Management has aimed to win back share in China in recent years while investing in digital technologies to differentiate itself from the competition in the services market. For example, mobile devices are being given to service personnel to quickly assess problems and order parts. Also, Otis is adding internet of things (IoT)-equipped elevators so performance can be remotely monitored and diagnosed.

Two very crowded escalators.

Image source: Getty Images

According to CEO Judy Marks on the earnings call in February, Otis began "shipping new equipment units enabled with our IoT platform, Otis ONE. This year, we'll expand this offering to include shipping IoT-enabled units in the US, Asia-Pacific, and EMEA."

Analysts have Otis generating $1.37 billion and $1.44 billion in free cash flow (FCF) in 2021 and 2022, respectively, putting the stock at 21 times and 20 times its forward FCF. That's a reasonable valuation for a company with such exciting growth prospects.

Carrier

HVAC-company Carrier started 2021 with flying colors, as investors warmed to the company's combination of cost-cutting measures and growth initiatives. In a nutshell, the thesis behind buying the stock is that management has an opportunity to significantly grow earnings now that the company's free from being under the United Technologies umbrella.

Unfortunately, that thesis received a shock in February upon releasing a set of fourth-quarter earnings that came in lower than expected. Full-year guidance also came in lower than many had expected, and the stock sold off. 

A couple sitting on a couch under a huge air conditioner.
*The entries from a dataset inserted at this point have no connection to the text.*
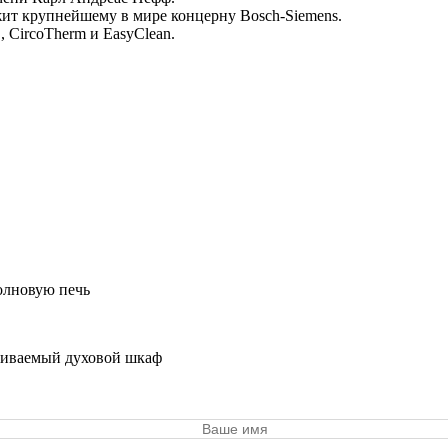
ит крупнейшему в мире концерну Bosch-Siemens.
 CircoTherm и EasyClean.
олновую печь
аиваемый духовой шкаф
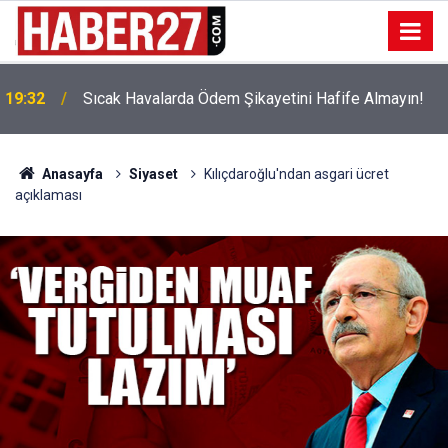
!
19:32
Sıcak Havalarda Ödem Şikayetini Hafife Almayın!
Anasayfa
Siyaset
Kılıçdaroğlu'ndan asgari ücret
açıklaması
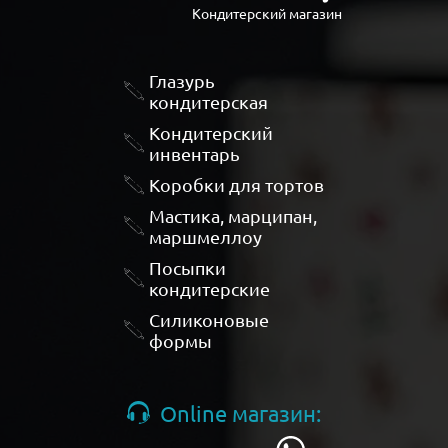
Кондитерский магазин
Глазурь
кондитерская
Кондитерский
инвентарь
Коробки для тортов
Мастика, марципан,
маршмеллоу
Посыпки
кондитерские
Силиконовые
формы
Online магазин:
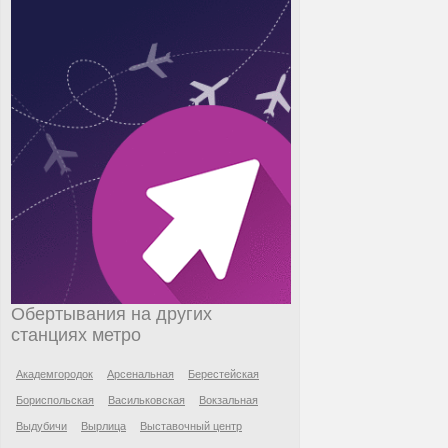
Обертывания на других
станциях метро
Академгородок
Арсенальная
Берестейская
Бориспольская
Васильковская
Вокзальная
Выдубичи
Вырлица
Выставочный центр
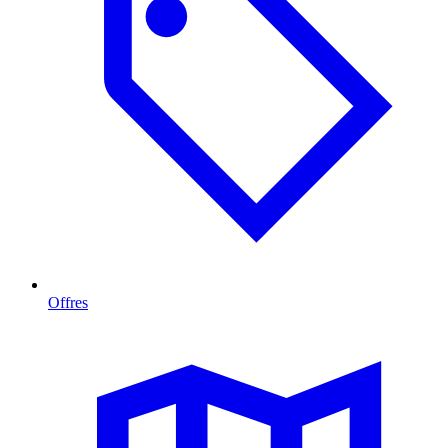
Offres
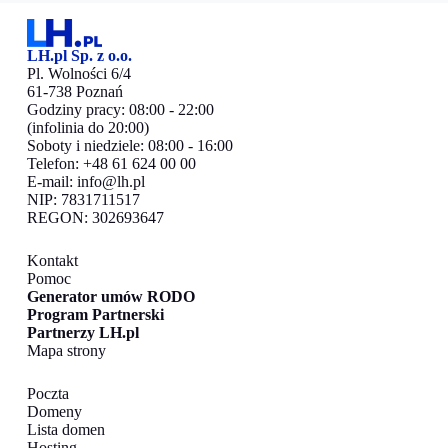
LH.pl Sp. z o.o.
Pl. Wolności 6/4
61-738 Poznań
Godziny pracy: 08:00 - 22:00
(infolinia do 20:00)
Soboty i niedziele: 08:00 - 16:00
Telefon: +48 61 624 00 00
E-mail:
info@lh.pl
NIP: 7831711517
REGON: 302693647
Kontakt
Pomoc
Generator umów RODO
Program Partnerski
Partnerzy LH.pl
Mapa strony
Poczta
Domeny
Lista domen
Hosting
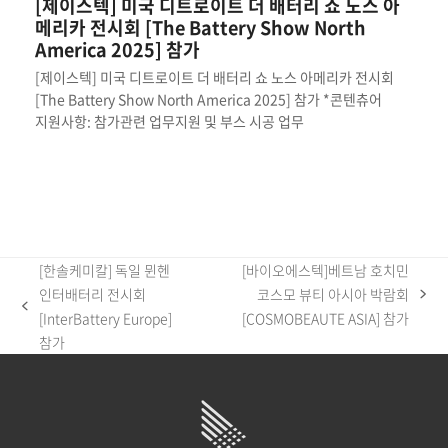
[제이스텍] 미국 디트로이트 더 배터리 쇼 노스 아
메리카 전시회 [The Battery Show North
America 2025] 참가
[제이스텍] 미국 디트로이트 더 배터리 쇼 노스 아메리카 전시회
[The Battery Show North America 2025] 참가 *콘텐츄어
지원사항: 참가관련 업무지원 및 부스 시공 업무
[한솔케미칼] 독일 뮌헨
[바이오에스텍]베트남 호치민
인터배터리 전시회
코스모 뷰티 아시아 박람회
next
previous
[InterBattery Europe]
[COSMOBEAUTE ASIA] 참가
post:
post:
참가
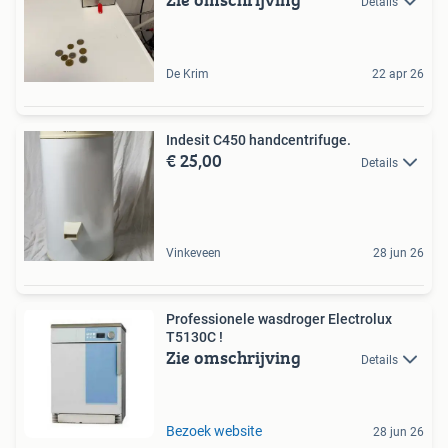
Details
De Krim
22 apr 26
Indesit C450 handcentrifuge.
€ 25,00
Details
Vinkeveen
28 jun 26
Professionele wasdroger Electrolux
T5130C !
Zie omschrijving
Details
Bezoek website
28 jun 26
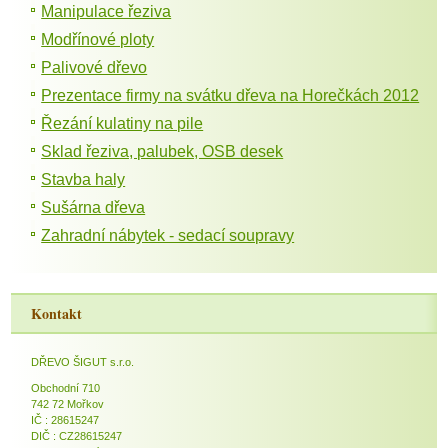
Manipulace řeziva
Modřínové ploty
Palivové dřevo
Prezentace firmy na svátku dřeva na Horečkách 2012
Řezání kulatiny na pile
Sklad řeziva, palubek, OSB desek
Stavba haly
Sušárna dřeva
Zahradní nábytek - sedací soupravy
Kontakt
DŘEVO ŠIGUT s.r.o.
Obchodní 710
742 72 Mořkov
IČ : 28615247
DIČ : CZ28615247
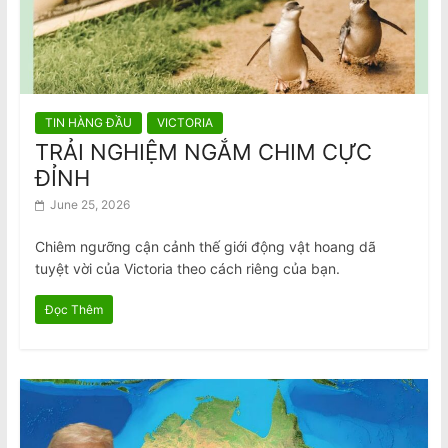
TIN HÀNG ĐẦU
VICTORIA
TRẢI NGHIỆM NGẮM CHIM CỰC
ĐỈNH
June 25, 2026
Chiêm ngưỡng cận cảnh thế giới động vật hoang dã
tuyệt vời của Victoria theo cách riêng của bạn.
Đọc Thêm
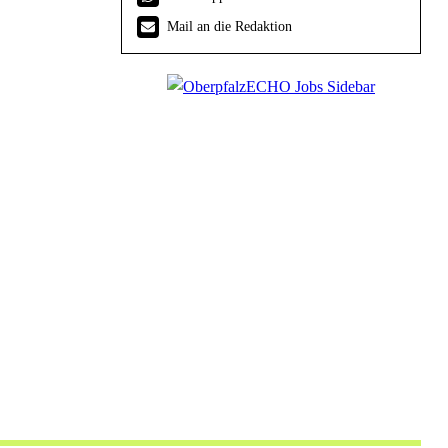
Mail an die Redaktion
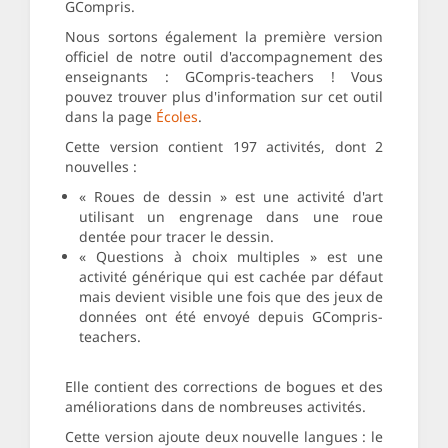
GCompris.
Nous sortons également la première version
officiel de notre outil d'accompagnement des
enseignants : GCompris-teachers ! Vous
pouvez trouver plus d'information sur cet outil
dans la page
Écoles
.
Cette version contient 197 activités, dont 2
nouvelles :
« Roues de dessin » est une activité d'art
utilisant un engrenage dans une roue
dentée pour tracer le dessin.
« Questions à choix multiples » est une
activité générique qui est cachée par défaut
mais devient visible une fois que des jeux de
données ont été envoyé depuis GCompris-
teachers.
Elle contient des corrections de bogues et des
améliorations dans de nombreuses activités.
Cette version ajoute deux nouvelle langues : le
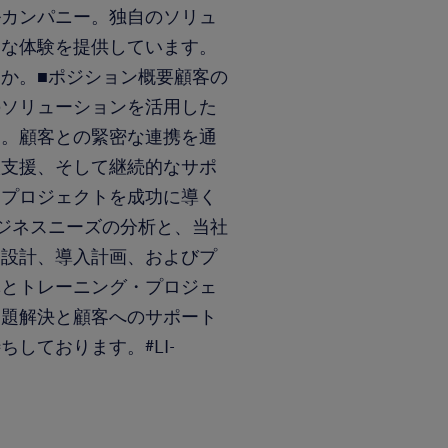
ルカンパニー。独自のソリュ
スな体験を提供しています。
か。■ポジション概要顧客の
のソリューションを活用した
す。顧客との緊密な連携を通
入支援、そして継続的なサポ
、プロジェクトを成功に導く
ジネスニーズの分析と、当社
ン設計、導入計画、およびプ
導とトレーニング・プロジェ
問題解決と顧客へのサポート
しております。#LI-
Image source: Getty Images.

However, the devil is in the details. The reasons for the disappointing earnings and guidance came down to a combination of unexpected one-time item costs and accelerating some of its growth investments in 2021. The one-time item costs largely came down to costs associated with terminating an unfavorable vendor contract.

After adjusting for these events, Carrier beat its guidance for 2020, and earnings guidance for 2021 was ahead of Wall Street's expectations. Carrier is trading at 21 times expected FCF in 2021, and analysts are expecting mid-teens growth in FCF over the next few years, so the company remains a good value option.

All told, Otis is an option if you're bullish on China. Boeing is probably not the best way to invest in an aerospace recovery, leaving Carrier looking like the best buy of the three.